Chinese State Media: U.S. Bullying ‘Obsolete’

Stop being a bully, and start respecting the rule of the global village. That’s the takeaway from a November 1 editorial in Chinese state media, which castigates the United States in the wake of revelations that the NSA has tapped the phones of thirty-five foreign leaders, a development severe enough to prompt U.S. Secretary of State John Kerry to aver the United States has gone “too far.”

The editorial’s tone and choice of metaphors is enough to make a U.S. policymaker blush—or boil with anger. Called “The United States Also Must Respect the Village Contract,” the piece is signed by Zhong Sheng, a pen name for the international desk of the People’s Daily, a mouthpiece for China’s ruling Communist Party.
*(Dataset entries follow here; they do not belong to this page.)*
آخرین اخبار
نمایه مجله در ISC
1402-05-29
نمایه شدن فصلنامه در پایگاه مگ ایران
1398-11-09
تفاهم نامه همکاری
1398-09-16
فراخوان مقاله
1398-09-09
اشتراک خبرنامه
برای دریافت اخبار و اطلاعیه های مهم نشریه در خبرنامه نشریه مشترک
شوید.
The Chinese-language editorial warns that the recent NSA wiretapping revelations are a “political tsunami” that should prompt the United States to “truly awaken to a few things.” In particular, the editorial argues, the concept of “exceptionalism” should “have already been relegated to the museum exhibits.” With the “global village” becoming ever smaller, erstwhile bullies who “rely on force to snatch position in the village” are becoming “obsolete.”
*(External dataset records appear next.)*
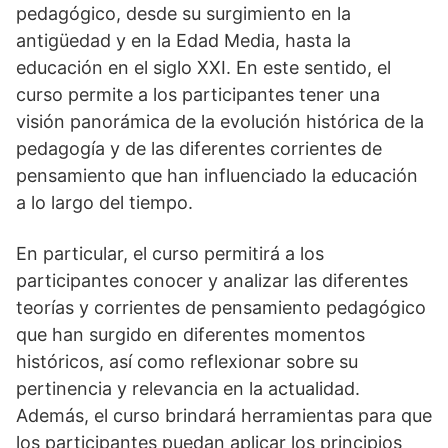
pedagógico, desde su surgimiento en la
antigüedad y en la Edad Media, hasta la
educación en el siglo XXI. En este sentido, el
curso permite a los participantes tener una
visión panorámica de la evolución histórica de la
pedagogía y de las diferentes corrientes de
pensamiento que han influenciado la educación
a lo largo del tiempo.
En particular, el curso permitirá a los
participantes conocer y analizar las diferentes
teorías y corrientes de pensamiento pedagógico
que han surgido en diferentes momentos
históricos, así como reflexionar sobre su
pertinencia y relevancia en la actualidad.
Además, el curso brindará herramientas para que
los participantes puedan aplicar los principios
The editorial is full of advice that would likely strike U.S. policymakers as patronizing—for example, the reminder that “turning a negative into a positive is a kind of wisdom.” There is also the counsel that whether the current “sensitive period of transition”—one leading, the editorial implies, to a world where the United States is no longer the most powerful country—is “smooth” and “sufficiently speedy” depends “on the United States’ character and ability.” That does not imply, however, that “the United States can do whatever it wants, like a spoiled child.”
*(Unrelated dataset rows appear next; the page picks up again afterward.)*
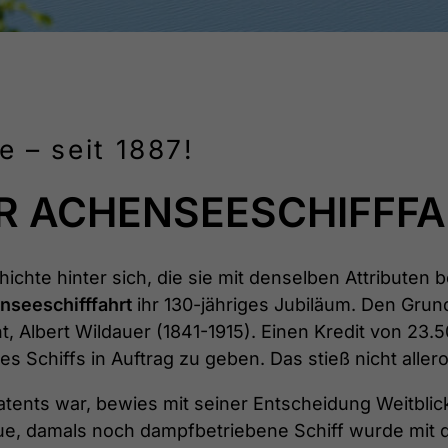
 – seit 1887!
ER ACHENSEESCHIFFF
chte hinter sich, die sie mit denselben Attributen b
nseeschifffahrt
ihr 130-jähriges Jubiläum. Den Grund
echt, Albert Wildauer (1841-1915). Einen Kredit von 
s Schiffs in Auftrag zu geben. Das stieß nicht aller
tents war, bewies mit seiner Entscheidung Weitblic
e, damals noch dampfbetriebene Schiff wurde mit de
The People’s Daily doesn’t want readers to take their word for it. For evidence of its claims, the article relies instead on U.S. voices. These include U.S. President Obama’s April 2009 statement, “I believe in American exceptionalism, just as I suspect that the Brits believe in British exceptionalism and the Greeks believe in Greek exceptionalism,” which the editorial takes to imply the United States was “not that special.” The piece also cites Georgetown University law professor Rosa Brooks, who in an August 29 Foreign Policy article referred to the United States as “a wounded giant” that is “steadily weakening,” still capable of hurting people when it “flail[s] around.” The article expands on the metaphor: Those hurt by the giant “have become furious, and the ‘wounded giant’ suffers even more pain in the midst of this anger.” (Brooks, in a phone interview, called the article’s mention of her idea “fair enough.”)

It’s unlikely that U.S. policymakers will take this particular editorial to heart. For one, it doesn’t contain much actionable advice. In Chinese, village contract—cungui minyuerefers to a mode of village governance sanctioned by the party and enshrined in Chinese law, hardly something the United States could follow even if it wanted to. It also appears the article has not been reproduced in English, even though publishing English-language barbs aimed across the Pacific is a frequent practice of Chinese state media.

Instead, the editorial appears to be speaking to Chinese readers, not U.S. policymakers. With NSA revelations stirring up mistrust toward the United States even among staunch allies, Chinese state media may sense a ripe opportunity to tell its people something like: “Don’t worry. We’ve got this governance thing figured out.”